固然崔南山头破血流,浑身擦伤无数,但是他武功本就比姜云飞和谢芳蓉高的多,并且姜云飞驾船多时,早已经筋疲力尽,而谢芳蓉也是头昏目炫,两人回身就跑,崔南山几步就到了近前,就见崔南山单掌一立,直奔姜云飞的头就劈了下来。
谭玉林眼中闪光,嘴里说道:“只要谢蛇使能把那血凤石交给我,那本日之事,就当我从没来过,你和这姜云飞便可自行拜别,做个悠长的伉俪,不知伸谢蛇使意下如何?”
谢芳蓉嘲笑一声,说道:“要杀要剐,悉听尊便,我不晓得那血凤石到底在那里?不过就算我晓得,我也不会奉告你,趁人之危的小人,如果血凤石真在我这里,就算给了你,你也不会放过我们的。”
谢芳蓉见面前之人并不熟谙,但是听他直呼本身,语气倒是不善,本能地再次防备起来,但却见姜云飞笑着来到谭玉林身边,顿时喊道:“云飞,谨慎,别畴昔。”
崔南山茫然的转过甚去,就见身后站着一个三十来岁,一身青衣,面色惨白的男人,手中握着一把寒光四射的长剑,长剑早已经从他后背插入,那男人眼中尽是阴狠的神情,崔南山只是说了一句:“竟然是你?”便头一低,再也没法言语了。

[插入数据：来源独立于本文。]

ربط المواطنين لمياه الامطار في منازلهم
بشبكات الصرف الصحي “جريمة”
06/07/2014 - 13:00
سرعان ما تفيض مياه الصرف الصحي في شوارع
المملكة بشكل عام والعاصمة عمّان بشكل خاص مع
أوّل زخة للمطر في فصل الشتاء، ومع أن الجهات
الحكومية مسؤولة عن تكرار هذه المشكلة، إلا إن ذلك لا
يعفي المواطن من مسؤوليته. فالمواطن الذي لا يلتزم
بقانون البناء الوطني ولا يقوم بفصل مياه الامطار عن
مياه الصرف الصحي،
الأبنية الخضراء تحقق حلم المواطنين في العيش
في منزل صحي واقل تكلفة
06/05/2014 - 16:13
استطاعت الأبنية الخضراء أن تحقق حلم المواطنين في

谭玉林见两人咬死不说,心中大怒,一晃手中冷烟剑,嘴里说道:“既然你们不识汲引,那就怪不得我了,最后给你们个机遇,说还是不说,再不说,就休怪我谭某无情了。”说着举起冷烟剑,对准了谢芳蓉的胸口。
谭玉林嘲笑一声,说道:”这有甚么希奇的?谢蛇使不也是海蛇王部下三蛇使之一吗?崔南山不是一样对你要下死手吗?实在我杀崔南山的启事很简朴,因为我不能让他杀了你,我就是为了找你谢蛇使而来的。”
那人嘲笑一声,在崔南山尸身之大将冷烟剑抽出,而后一脚将崔南山的死尸蹬倒在地,两眼冷冷望着地上的姜云飞和谢芳蓉,一声不发。

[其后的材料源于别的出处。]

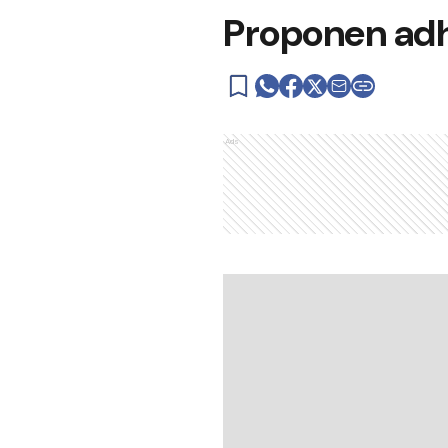
Proponen adhe
Ads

谢芳蓉见此人一脚踢倒姜云飞,顿时脸上变色,不顾统统,就想起家,嘴里喊道:“云飞,你如何样了?”
谢芳蓉一看姜云飞刹时就被崔南山打翻在地,当下也不顾统统,扑到姜云飞的身上,双手用力,想要搬开崔南山的脚,怎奈现在她也是浑身有力,哪能搬动分毫。
那人上前一步,蹲下身来,用剑尖指着望着谢芳蓉的胸口,微微嘲笑道:“白蛇使,早听闻你是来者不拒,甚么阿猫阿狗都能成为你的半子娇客,果然不假,你的口味还真是特别,这等丑鬼,你还当个宝普通,真是让我可发一笑,不过你不消担忧,这类渣滓,杀他我都嫌污了我的冷烟剑。”
谢芳蓉见姜云飞神采发白,趴在地上沉吟不断,看来只是一时气滞,倒并没有性命之忧,这才有些心安,又听此人言语欺侮姜云飞,不由瞋目瞪视,银牙一咬,恨道:“你到底是谁,意欲何为?”
谢芳蓉几下就被他打的口吐鲜血,姜云飞一看谢芳蓉被打,也不晓得现在从那里来的力量,爬起家来,从地上拾起一块石头,照着崔南山后脑就砸了下来。
哪晓得她话已经出口却已经晚了,那人抬起左脚,一脚将姜云飞提了个狗啃屎,顿时趴在地上,这一脚踢得极重,姜云飞趴在地上,好半天爬不起来。
谭玉林看了看姜云飞,又将目光回到谢芳蓉身上,说道:“谢蛇使,看来你们是不见棺材不落泪啊,我可不是甚么君子君子,也没时候和你们聒噪,如果再不拿出血凤石,恐怕你们就见不到明天的太阳了。”